** GIVEN RECORDS follows **

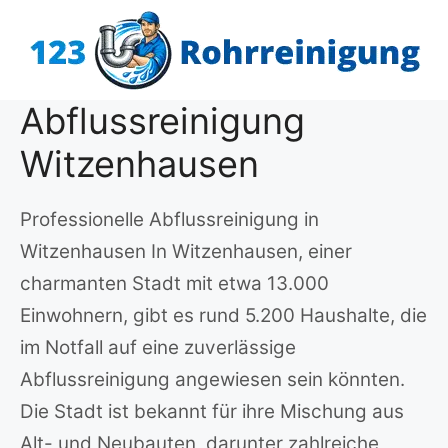
Zum
Inhalt
springen
Abflussreinigung
Witzenhausen
Professionelle Abflussreinigung in
Witzenhausen In Witzenhausen, einer
charmanten Stadt mit etwa 13.000
Einwohnern, gibt es rund 5.200 Haushalte, die
im Notfall auf eine zuverlässige
Abflussreinigung angewiesen sein könnten.
Die Stadt ist bekannt für ihre Mischung aus
Alt- und Neubauten, darunter zahlreiche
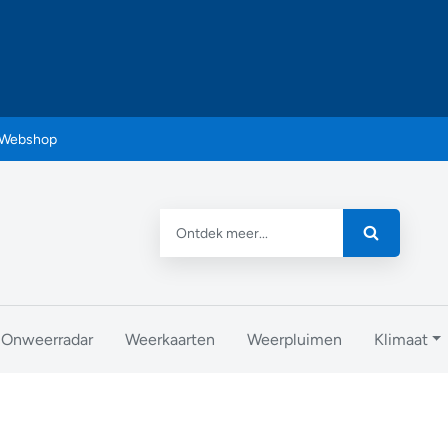
Webshop
Onweerradar
Weerkaarten
Weerpluimen
Klimaat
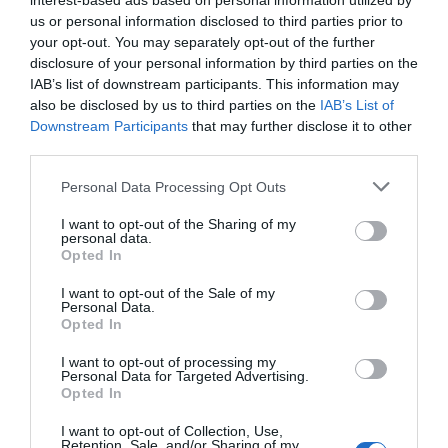
interest-based ads based on personal information utilized by
us or personal information disclosed to third parties prior to
your opt-out. You may separately opt-out of the further
disclosure of your personal information by third parties on the
Μυστήριο με πορτοκαλί χρώμα σε θάλασσες
IAB’s list of downstream participants. This information may
also be disclosed by us to third parties on the
IAB’s List of
της Εύβοιας (pics&vid)
Downstream Participants
that may further disclose it to other
05.03.2026 | 18:00
third parties.
Please note that this website/app uses one or more Google
Personal Data Processing Opt Outs
services and may gather and store information including but
not limited to your visit or usage behaviour. You may click to
I want to opt-out of the Sharing of my
personal data.
grant or deny consent to Google and its third-party tags to
Opted In
use your data for below specified purposes in below Google
consent section.
I want to opt-out of the Sale of my
Personal Data.
Opted In
I want to opt-out of processing my
Personal Data for Targeted Advertising.
Το σπάνιο ζωάκι που ζει στην Εύβοια και
Opted In
βρίσκεται μέσα στο νερό
I want to opt-out of Collection, Use,
Retention, Sale, and/or Sharing of my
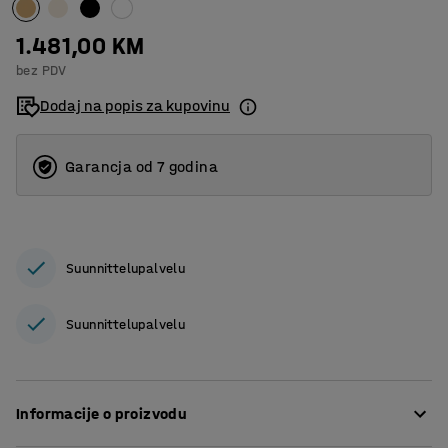
1.481,00 KM
bez PDV
Dodaj na popis za kupovinu
Garancja od 7 godina
Suunnittelupalvelu
Suunnittelupalvelu
Informacije o proizvodu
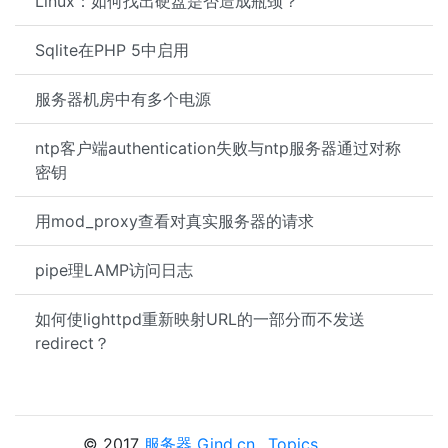
Linux：如何找出硬盘是否造成瓶颈？
Sqlite在PHP 5中启用
服务器机房中有多个电源
ntp客户端authentication失败与ntp服务器通过对称
密钥
用mod_proxy查看对真实服务器的请求
pipe理LAMP访问日志
如何使lighttpd重新映射URL的一部分而不发送
redirect？
© 2017
服务器 Gind.cn
Topics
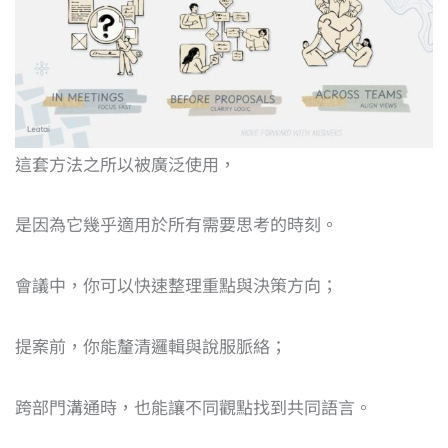
這套方法之所以被廣泛使用，
是因為它幾乎適用於所有需要思考的時刻。
會議中，你可以快速整理重點與決策方向；
提案前，你能釐清邏輯與說服脈絡；
跨部門溝通時，也能讓不同觀點找到共同語言。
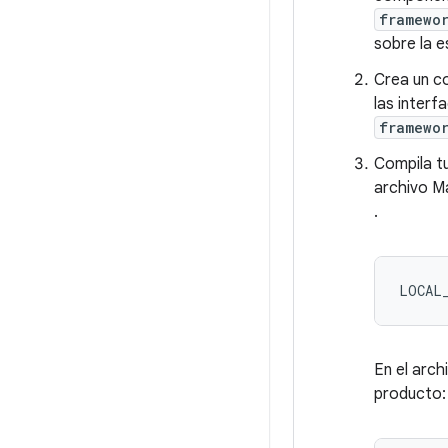
framewo
sobre la e
Crea un c
las inter
framewo
Compila t
archivo Ma
.
En el arch
producto:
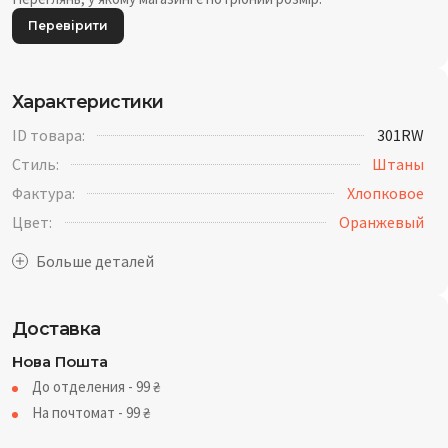
Перевірити
Характеристики
ID товара:
301RW
Стиль:
Штаны
Фактура:
Хлопковое
Цвет:
Оранжевый
Доставка
Нова Пошта
До отделения - 99
₴
На почтомат - 99
₴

** End of GIVEN RECORDS **

* [EXERCISE OBJECTIVE]
Apart from the pictures, the material above has to be repeated exactly.

* [WORKED SOLUTION]
Zum
Inhalt
springen
Abflussreinigung
Witzenhausen
Professionelle Abflussreinigung in
Witzenhausen In Witzenhausen, einer
charmanten Stadt mit etwa 13.000
Einwohnern, gibt es rund 5.200 Haushalte, die
im Notfall auf eine zuverlässige
Abflussreinigung angewiesen sein könnten.
Die Stadt ist bekannt für ihre Mischung aus
Alt- und Neubauten, darunter zahlreiche
Webshop
Onweerradar
Weerkaarten
Weerpluimen
Klimaat
interest-based ads based on personal information utilized by
us or personal information disclosed to third parties prior to
your opt-out. You may separately opt-out of the further
disclosure of your personal information by third parties on the
Μυστήριο με πορτοκαλί χρώμα σε θάλασσες
IAB’s list of downstream participants. This information may
also be disclosed by us to third parties on the
IAB’s List of
της Εύβοιας (pics&vid)
Downstream Participants
that may further disclose it to other
05.03.2026 | 18:00
third parties.
Please note that this website/app uses one or more Google
Personal Data Processing Opt Outs
services and may gather and store information including but
not limited to your visit or usage behaviour. You may click to
I want to opt-out of the Sharing of my
personal data.
grant or deny consent to Google and its third-party tags to
Opted In
use your data for below specified purposes in below Google
consent section.
I want to opt-out of the Sale of my
Personal Data.
Opted In
I want to opt-out of processing my
Personal Data for Targeted Advertising.
Το σπάνιο ζωάκι που ζει στην Εύβοια και
Opted In
βρίσκεται μέσα στο νερό
I want to opt-out of Collection, Use,
Retention, Sale, and/or Sharing of my
1.481,00 KM
bez PDV
Dodaj na popis za kupovinu
Garancja od 7 godina
Suunnittelupalvelu
Suunnittelupalvelu
Informacije o proizvodu
Linux：如何找出硬盘是否造成瓶颈？
Sqlite在PHP 5中启用
服务器机房中有多个电源
ntp客户端authentication失败与ntp服务器通过对称
密钥
用mod_proxy查看对真实服务器的请求
pipe理LAMP访问日志
如何使lighttpd重新映射URL的一部分而不发送
redirect？
© 2017
服务器 Gind.cn
Topics
這套方法之所以被廣泛使用，
是因為它幾乎適用於所有需要思考的時刻。
會議中，你可以快速整理重點與決策方向；
提案前，你能釐清邏輯與說服脈絡；
跨部門溝通時，也能讓不同觀點找到共同語言。
framewo
sobre la e
Crea un c
las inter
framewo
Compila t
archivo Ma
.
En el arch
producto:
Перевірити
Характеристики
ID товара:
301RW
Стиль:
Штаны
Фактура:
Хлопковое
Цвет:
Оранжевый
Доставка
Нова Пошта
До отделения - 99
₴
На почтомат - 99
₴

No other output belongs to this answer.